Bowling Green, KY – In 1967, Dr. Robert Haynes was asked to teach the first class about African American history at the recently-integrated University of Houston. Over the next three decades, he would help design the blueprint for African-American studies programs at universities across the country.
“The students had demanded it but there was some apprehension on the part of the administration. I knew the fact that I was from Mississippi would ring alarm bells and I was correct,” recalls Dr. Haynes. “These students were busy reading The Autobiography of Malcolm X, and I was reading the standard textbook on black history by John Hope Franklin. We had a lot of discussions, but by the time the semester was over, they accepted me. One student even said, ‘For a white man, you taught a decent class.’”

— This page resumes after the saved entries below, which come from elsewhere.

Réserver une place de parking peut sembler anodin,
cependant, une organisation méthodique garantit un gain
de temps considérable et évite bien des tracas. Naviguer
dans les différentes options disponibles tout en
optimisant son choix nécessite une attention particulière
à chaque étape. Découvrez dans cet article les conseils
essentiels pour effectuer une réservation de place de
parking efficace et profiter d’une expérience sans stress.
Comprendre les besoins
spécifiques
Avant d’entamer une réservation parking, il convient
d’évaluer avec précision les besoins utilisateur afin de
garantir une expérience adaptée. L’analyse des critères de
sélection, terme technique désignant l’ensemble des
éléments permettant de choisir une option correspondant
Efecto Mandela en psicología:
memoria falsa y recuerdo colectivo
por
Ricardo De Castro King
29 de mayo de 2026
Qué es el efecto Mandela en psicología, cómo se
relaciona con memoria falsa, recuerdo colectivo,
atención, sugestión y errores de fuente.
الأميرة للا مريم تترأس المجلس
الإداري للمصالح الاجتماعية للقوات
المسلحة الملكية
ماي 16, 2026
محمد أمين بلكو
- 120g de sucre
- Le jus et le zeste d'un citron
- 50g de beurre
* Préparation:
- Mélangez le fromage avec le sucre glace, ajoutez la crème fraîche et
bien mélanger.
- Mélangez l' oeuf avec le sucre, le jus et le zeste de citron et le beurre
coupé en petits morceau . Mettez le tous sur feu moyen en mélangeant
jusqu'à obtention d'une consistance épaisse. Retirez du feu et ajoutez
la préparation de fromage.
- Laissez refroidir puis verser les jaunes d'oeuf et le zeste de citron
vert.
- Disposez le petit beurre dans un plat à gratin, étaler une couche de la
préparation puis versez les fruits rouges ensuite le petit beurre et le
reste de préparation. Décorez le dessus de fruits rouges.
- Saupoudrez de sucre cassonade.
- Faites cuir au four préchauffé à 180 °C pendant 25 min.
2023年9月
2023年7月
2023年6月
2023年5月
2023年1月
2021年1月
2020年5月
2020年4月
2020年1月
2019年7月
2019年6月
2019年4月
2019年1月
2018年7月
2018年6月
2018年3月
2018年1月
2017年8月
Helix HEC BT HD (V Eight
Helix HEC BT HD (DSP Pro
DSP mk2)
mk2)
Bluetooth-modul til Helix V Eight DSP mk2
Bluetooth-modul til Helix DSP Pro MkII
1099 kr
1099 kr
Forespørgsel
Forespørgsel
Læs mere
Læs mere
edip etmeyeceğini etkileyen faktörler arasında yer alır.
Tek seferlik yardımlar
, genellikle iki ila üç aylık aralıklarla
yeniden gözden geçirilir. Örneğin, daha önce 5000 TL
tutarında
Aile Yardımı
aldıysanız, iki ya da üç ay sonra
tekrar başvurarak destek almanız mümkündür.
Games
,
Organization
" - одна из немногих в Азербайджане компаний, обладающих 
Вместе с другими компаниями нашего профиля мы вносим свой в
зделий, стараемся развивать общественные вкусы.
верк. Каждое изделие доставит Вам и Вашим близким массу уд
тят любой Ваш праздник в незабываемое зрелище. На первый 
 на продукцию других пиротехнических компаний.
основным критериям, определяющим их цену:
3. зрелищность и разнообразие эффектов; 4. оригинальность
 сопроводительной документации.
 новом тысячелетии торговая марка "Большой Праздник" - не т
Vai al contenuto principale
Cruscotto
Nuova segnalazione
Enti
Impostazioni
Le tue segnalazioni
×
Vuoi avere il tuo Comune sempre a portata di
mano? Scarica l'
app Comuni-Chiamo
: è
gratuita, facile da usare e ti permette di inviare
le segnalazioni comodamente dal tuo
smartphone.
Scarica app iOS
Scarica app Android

Dr. Haynes taught during some of the most incendiary events of the last half-century. He recalls vividly the discussion in class the day Dr. Martin Luther King Jr. was assassinated.
Dr. Haynes retired from his work as professor emeritus with Western Kentucky University in 2010. Though a pioneer in the field of black studies, Dr. Haynes says he didn't think of myself as such. Still, he says the experience changed him profoundly.
“I grew up holding the prejudicial views of Mississippi, but it changed me, no question,” recalls Dr. Haynes. “I became an advocate for civil rights. You just have to live in the world as you see it. And all of a sudden I lived in a different world. I even agreed to offer a course at church on Wednesday nights because I believed this country had a terrible problem, and it still has a terrible problem. We've made some progress, but we've got a long way to go.”
When asked what changed his views on race, Dr. Haynes’ answer was simple: “Studying the history.”